WHAT NEEDS TO BE DONE: From the records below, copy out exactly the lines from the one containing "Surferlebnis auf Beton" to the one containing "Uutiskirjeen tilaajana kuulet", both included. Add nothing else.

SUPPLIED MATERIAL:
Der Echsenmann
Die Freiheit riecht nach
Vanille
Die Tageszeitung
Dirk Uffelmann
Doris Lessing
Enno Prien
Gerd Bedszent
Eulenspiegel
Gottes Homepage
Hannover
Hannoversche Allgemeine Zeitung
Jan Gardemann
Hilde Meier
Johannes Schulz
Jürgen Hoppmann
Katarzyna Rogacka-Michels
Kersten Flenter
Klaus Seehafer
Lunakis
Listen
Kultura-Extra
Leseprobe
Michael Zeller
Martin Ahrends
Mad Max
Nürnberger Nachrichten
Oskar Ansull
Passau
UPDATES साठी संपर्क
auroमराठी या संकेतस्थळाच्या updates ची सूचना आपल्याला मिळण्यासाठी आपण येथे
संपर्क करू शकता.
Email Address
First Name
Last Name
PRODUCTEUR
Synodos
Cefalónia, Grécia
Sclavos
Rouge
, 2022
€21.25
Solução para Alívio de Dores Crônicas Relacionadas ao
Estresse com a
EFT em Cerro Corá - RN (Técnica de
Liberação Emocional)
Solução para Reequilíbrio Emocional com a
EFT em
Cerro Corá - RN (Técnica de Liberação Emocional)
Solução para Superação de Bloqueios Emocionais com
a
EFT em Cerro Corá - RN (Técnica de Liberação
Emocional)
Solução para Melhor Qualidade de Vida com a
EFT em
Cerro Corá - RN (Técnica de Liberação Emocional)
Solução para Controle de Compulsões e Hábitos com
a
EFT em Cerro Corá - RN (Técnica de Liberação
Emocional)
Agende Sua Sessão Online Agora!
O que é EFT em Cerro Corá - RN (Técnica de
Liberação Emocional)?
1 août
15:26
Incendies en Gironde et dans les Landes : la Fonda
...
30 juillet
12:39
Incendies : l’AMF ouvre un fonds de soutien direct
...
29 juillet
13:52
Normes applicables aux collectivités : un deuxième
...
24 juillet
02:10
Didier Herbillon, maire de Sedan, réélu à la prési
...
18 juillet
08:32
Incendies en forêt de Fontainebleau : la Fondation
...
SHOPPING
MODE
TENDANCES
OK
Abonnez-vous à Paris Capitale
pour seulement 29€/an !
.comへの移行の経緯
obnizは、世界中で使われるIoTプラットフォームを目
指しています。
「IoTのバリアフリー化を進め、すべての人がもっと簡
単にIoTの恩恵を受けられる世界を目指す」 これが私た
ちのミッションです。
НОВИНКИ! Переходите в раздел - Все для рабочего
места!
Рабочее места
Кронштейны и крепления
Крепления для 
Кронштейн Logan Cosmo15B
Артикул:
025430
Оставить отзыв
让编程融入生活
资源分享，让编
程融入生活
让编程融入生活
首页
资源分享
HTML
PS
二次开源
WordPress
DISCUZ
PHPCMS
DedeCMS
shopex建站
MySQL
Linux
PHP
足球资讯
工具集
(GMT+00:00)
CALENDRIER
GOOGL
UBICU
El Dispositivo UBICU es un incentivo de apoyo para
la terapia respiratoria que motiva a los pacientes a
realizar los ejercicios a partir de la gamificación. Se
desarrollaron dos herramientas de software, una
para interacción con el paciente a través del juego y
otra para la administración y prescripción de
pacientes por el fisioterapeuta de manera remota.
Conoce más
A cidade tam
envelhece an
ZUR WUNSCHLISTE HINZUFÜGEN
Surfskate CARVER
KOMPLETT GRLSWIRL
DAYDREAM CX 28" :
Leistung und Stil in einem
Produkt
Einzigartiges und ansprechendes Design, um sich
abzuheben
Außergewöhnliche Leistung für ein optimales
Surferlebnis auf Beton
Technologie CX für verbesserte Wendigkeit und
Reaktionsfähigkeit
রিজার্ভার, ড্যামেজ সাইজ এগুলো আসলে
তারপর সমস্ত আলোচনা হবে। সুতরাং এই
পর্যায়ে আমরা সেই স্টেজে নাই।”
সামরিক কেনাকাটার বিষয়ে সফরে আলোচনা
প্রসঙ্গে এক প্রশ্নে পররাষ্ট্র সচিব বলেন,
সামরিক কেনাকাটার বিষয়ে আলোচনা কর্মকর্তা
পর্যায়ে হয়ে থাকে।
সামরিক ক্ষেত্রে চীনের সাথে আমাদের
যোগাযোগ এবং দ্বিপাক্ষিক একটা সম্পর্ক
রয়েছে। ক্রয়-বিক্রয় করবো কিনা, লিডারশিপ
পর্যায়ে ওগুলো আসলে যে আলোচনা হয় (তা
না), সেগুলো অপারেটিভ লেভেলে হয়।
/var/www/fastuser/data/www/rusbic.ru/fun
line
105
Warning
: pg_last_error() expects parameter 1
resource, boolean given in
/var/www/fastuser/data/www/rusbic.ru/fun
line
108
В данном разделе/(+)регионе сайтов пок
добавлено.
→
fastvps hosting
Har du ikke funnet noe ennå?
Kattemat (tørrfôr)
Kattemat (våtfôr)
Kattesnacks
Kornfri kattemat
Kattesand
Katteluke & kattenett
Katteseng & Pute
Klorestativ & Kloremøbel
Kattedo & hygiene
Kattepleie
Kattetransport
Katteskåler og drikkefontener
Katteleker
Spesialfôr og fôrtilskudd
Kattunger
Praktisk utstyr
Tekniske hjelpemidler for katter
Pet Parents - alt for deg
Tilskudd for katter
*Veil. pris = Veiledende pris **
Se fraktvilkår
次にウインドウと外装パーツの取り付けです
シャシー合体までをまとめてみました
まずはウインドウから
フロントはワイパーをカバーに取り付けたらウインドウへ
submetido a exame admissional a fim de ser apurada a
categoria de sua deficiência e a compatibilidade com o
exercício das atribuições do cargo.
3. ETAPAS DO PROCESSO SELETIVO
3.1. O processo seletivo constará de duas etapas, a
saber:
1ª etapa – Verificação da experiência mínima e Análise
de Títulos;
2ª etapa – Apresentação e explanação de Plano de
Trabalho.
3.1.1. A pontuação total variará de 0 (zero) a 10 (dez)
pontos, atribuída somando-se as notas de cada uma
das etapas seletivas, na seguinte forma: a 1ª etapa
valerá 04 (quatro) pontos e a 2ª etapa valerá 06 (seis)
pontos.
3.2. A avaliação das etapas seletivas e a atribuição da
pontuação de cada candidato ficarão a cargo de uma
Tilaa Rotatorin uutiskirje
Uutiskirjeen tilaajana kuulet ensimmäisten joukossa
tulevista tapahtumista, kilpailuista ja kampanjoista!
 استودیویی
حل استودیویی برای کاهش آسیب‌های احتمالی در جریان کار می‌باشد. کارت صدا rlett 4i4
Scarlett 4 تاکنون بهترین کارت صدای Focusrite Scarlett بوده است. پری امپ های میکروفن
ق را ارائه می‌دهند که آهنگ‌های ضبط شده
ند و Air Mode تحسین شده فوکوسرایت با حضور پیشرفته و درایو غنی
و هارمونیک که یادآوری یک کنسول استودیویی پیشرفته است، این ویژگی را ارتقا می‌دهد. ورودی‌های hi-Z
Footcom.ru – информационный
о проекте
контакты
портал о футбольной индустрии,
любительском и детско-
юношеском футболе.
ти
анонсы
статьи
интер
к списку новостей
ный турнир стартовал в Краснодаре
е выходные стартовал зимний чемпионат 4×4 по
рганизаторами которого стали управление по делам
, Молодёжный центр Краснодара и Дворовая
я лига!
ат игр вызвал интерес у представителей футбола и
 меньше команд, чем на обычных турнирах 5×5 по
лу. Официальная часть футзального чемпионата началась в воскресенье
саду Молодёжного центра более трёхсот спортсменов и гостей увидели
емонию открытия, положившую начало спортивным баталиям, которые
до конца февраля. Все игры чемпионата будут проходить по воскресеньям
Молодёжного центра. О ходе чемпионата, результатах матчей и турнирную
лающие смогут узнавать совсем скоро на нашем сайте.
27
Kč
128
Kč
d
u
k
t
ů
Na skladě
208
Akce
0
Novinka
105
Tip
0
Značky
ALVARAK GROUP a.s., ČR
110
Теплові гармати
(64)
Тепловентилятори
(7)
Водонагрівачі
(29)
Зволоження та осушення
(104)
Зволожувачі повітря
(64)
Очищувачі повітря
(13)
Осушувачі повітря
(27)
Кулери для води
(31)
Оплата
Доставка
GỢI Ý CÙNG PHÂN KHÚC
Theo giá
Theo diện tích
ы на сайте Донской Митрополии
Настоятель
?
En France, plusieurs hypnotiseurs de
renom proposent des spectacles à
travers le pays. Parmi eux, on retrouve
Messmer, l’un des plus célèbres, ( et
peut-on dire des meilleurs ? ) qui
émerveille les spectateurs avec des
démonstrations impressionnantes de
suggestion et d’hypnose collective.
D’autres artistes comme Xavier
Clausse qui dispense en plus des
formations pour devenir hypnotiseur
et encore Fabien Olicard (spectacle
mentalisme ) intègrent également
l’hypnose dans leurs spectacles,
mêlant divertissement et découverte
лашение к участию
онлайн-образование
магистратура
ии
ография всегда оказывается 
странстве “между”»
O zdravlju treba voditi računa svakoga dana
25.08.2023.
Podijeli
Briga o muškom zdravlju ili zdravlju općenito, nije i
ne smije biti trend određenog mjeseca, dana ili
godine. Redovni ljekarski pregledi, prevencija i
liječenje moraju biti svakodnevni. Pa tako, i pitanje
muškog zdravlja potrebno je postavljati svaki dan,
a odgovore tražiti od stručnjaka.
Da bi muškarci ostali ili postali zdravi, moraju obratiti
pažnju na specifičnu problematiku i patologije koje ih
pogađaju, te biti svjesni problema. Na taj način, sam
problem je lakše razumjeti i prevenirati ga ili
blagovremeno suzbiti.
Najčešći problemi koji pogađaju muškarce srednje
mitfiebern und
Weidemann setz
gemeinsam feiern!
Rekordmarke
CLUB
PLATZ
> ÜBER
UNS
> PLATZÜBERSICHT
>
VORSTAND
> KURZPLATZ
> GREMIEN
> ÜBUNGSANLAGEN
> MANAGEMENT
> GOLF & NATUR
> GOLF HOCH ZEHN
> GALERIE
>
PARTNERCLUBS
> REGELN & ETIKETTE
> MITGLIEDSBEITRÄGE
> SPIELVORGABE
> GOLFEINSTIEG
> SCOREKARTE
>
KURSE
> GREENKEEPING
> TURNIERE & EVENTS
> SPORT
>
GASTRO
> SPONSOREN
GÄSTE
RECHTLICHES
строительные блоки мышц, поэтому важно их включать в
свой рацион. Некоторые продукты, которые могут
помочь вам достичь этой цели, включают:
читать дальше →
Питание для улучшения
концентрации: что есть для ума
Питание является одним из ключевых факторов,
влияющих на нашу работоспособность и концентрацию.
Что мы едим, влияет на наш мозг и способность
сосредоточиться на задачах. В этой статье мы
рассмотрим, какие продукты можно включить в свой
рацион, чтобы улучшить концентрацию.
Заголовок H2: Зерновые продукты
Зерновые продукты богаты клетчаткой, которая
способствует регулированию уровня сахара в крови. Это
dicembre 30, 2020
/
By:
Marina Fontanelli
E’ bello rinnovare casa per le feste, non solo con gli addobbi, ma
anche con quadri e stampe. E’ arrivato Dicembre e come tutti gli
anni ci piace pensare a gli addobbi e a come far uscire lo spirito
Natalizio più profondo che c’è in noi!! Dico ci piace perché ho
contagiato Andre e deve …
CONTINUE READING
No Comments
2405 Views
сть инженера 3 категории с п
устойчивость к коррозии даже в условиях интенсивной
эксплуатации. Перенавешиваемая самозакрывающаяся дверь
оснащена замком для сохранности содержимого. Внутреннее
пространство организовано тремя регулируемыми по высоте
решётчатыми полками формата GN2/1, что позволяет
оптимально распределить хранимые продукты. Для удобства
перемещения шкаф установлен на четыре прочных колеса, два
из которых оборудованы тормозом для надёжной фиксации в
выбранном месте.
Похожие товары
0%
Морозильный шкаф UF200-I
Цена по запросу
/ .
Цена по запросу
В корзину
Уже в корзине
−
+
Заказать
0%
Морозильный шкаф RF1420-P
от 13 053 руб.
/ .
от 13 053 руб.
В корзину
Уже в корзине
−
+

OUTPUT OF THE TASK:
Surferlebnis auf Beton
Technologie CX für verbesserte Wendigkeit und
Reaktionsfähigkeit
রিজার্ভার, ড্যামেজ সাইজ এগুলো আসলে
তারপর সমস্ত আলোচনা হবে। সুতরাং এই
পর্যায়ে আমরা সেই স্টেজে নাই।”
সামরিক কেনাকাটার বিষয়ে সফরে আলোচনা
প্রসঙ্গে এক প্রশ্নে পররাষ্ট্র সচিব বলেন,
সামরিক কেনাকাটার বিষয়ে আলোচনা কর্মকর্তা
পর্যায়ে হয়ে থাকে।
সামরিক ক্ষেত্রে চীনের সাথে আমাদের
যোগাযোগ এবং দ্বিপাক্ষিক একটা সম্পর্ক
রয়েছে। ক্রয়-বিক্রয় করবো কিনা, লিডারশিপ
পর্যায়ে ওগুলো আসলে যে আলোচনা হয় (তা
না), সেগুলো অপারেটিভ লেভেলে হয়।
/var/www/fastuser/data/www/rusbic.ru/fun
line
105
Warning
: pg_last_error() expects parameter 1
resource, boolean given in
/var/www/fastuser/data/www/rusbic.ru/fun
line
108
В данном разделе/(+)регионе сайтов пок
добавлено.
→
fastvps hosting
Har du ikke funnet noe ennå?
Kattemat (tørrfôr)
Kattemat (våtfôr)
Kattesnacks
Kornfri kattemat
Kattesand
Katteluke & kattenett
Katteseng & Pute
Klorestativ & Kloremøbel
Kattedo & hygiene
Kattepleie
Kattetransport
Katteskåler og drikkefontener
Katteleker
Spesialfôr og fôrtilskudd
Kattunger
Praktisk utstyr
Tekniske hjelpemidler for katter
Pet Parents - alt for deg
Tilskudd for katter
*Veil. pris = Veiledende pris **
Se fraktvilkår
次にウインドウと外装パーツの取り付けです
シャシー合体までをまとめてみました
まずはウインドウから
フロントはワイパーをカバーに取り付けたらウインドウへ
submetido a exame admissional a fim de ser apurada a
categoria de sua deficiência e a compatibilidade com o
exercício das atribuições do cargo.
3. ETAPAS DO PROCESSO SELETIVO
3.1. O processo seletivo constará de duas etapas, a
saber:
1ª etapa – Verificação da experiência mínima e Análise
de Títulos;
2ª etapa – Apresentação e explanação de Plano de
Trabalho.
3.1.1. A pontuação total variará de 0 (zero) a 10 (dez)
pontos, atribuída somando-se as notas de cada uma
das etapas seletivas, na seguinte forma: a 1ª etapa
valerá 04 (quatro) pontos e a 2ª etapa valerá 06 (seis)
pontos.
3.2. A avaliação das etapas seletivas e a atribuição da
pontuação de cada candidato ficarão a cargo de uma
Tilaa Rotatorin uutiskirje
Uutiskirjeen tilaajana kuulet ensimmäisten joukossa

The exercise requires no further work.